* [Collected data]
----------------
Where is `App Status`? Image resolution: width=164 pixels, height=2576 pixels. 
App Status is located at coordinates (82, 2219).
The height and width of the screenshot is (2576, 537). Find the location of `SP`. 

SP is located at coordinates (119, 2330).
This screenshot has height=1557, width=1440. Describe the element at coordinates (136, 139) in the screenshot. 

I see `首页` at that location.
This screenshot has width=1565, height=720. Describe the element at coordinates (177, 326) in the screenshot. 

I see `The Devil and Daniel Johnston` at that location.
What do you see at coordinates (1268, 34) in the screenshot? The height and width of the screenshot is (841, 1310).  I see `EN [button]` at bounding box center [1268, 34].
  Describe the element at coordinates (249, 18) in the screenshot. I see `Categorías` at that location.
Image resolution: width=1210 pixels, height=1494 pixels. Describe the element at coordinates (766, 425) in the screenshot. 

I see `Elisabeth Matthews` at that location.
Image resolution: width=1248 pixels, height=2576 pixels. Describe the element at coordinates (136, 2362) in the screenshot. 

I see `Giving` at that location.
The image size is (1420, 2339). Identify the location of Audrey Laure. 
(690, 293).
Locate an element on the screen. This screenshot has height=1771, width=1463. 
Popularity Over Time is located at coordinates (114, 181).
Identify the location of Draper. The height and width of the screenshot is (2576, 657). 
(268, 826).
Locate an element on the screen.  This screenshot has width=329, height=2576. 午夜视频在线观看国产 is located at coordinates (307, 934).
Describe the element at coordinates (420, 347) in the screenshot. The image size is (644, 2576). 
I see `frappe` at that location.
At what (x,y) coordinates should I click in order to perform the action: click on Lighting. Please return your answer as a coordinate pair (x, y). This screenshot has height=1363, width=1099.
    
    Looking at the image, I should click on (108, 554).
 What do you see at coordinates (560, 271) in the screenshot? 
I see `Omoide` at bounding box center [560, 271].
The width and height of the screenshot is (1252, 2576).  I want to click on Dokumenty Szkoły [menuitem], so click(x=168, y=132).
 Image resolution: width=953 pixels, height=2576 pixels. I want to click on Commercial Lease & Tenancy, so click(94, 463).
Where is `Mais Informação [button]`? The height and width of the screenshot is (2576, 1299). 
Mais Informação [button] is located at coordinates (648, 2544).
----------------
* [TASK INSTRUCTIONS]
The required output is the full set of entries, reproduced verbatim.

* [EXERCISE SOLUTION]
Where is `App Status`? Image resolution: width=164 pixels, height=2576 pixels. 
App Status is located at coordinates (82, 2219).
The height and width of the screenshot is (2576, 537). Find the location of `SP`. 

SP is located at coordinates (119, 2330).
This screenshot has height=1557, width=1440. Describe the element at coordinates (136, 139) in the screenshot. 

I see `首页` at that location.
This screenshot has width=1565, height=720. Describe the element at coordinates (177, 326) in the screenshot. 

I see `The Devil and Daniel Johnston` at that location.
What do you see at coordinates (1268, 34) in the screenshot? The height and width of the screenshot is (841, 1310).  I see `EN [button]` at bounding box center [1268, 34].
  Describe the element at coordinates (249, 18) in the screenshot. I see `Categorías` at that location.
Image resolution: width=1210 pixels, height=1494 pixels. Describe the element at coordinates (766, 425) in the screenshot. 

I see `Elisabeth Matthews` at that location.
Image resolution: width=1248 pixels, height=2576 pixels. Describe the element at coordinates (136, 2362) in the screenshot. 

I see `Giving` at that location.
The image size is (1420, 2339). Identify the location of Audrey Laure. 
(690, 293).
Locate an element on the screen. This screenshot has height=1771, width=1463. 
Popularity Over Time is located at coordinates (114, 181).
Identify the location of Draper. The height and width of the screenshot is (2576, 657). 
(268, 826).
Locate an element on the screen.  This screenshot has width=329, height=2576. 午夜视频在线观看国产 is located at coordinates (307, 934).
Describe the element at coordinates (420, 347) in the screenshot. The image size is (644, 2576). 
I see `frappe` at that location.
At what (x,y) coordinates should I click in order to perform the action: click on Lighting. Please return your answer as a coordinate pair (x, y). This screenshot has height=1363, width=1099.
    
    Looking at the image, I should click on (108, 554).
 What do you see at coordinates (560, 271) in the screenshot? 
I see `Omoide` at bounding box center [560, 271].
The width and height of the screenshot is (1252, 2576).  I want to click on Dokumenty Szkoły [menuitem], so click(x=168, y=132).
 Image resolution: width=953 pixels, height=2576 pixels. I want to click on Commercial Lease & Tenancy, so click(94, 463).
Where is `Mais Informação [button]`? The height and width of the screenshot is (2576, 1299). 
Mais Informação [button] is located at coordinates (648, 2544).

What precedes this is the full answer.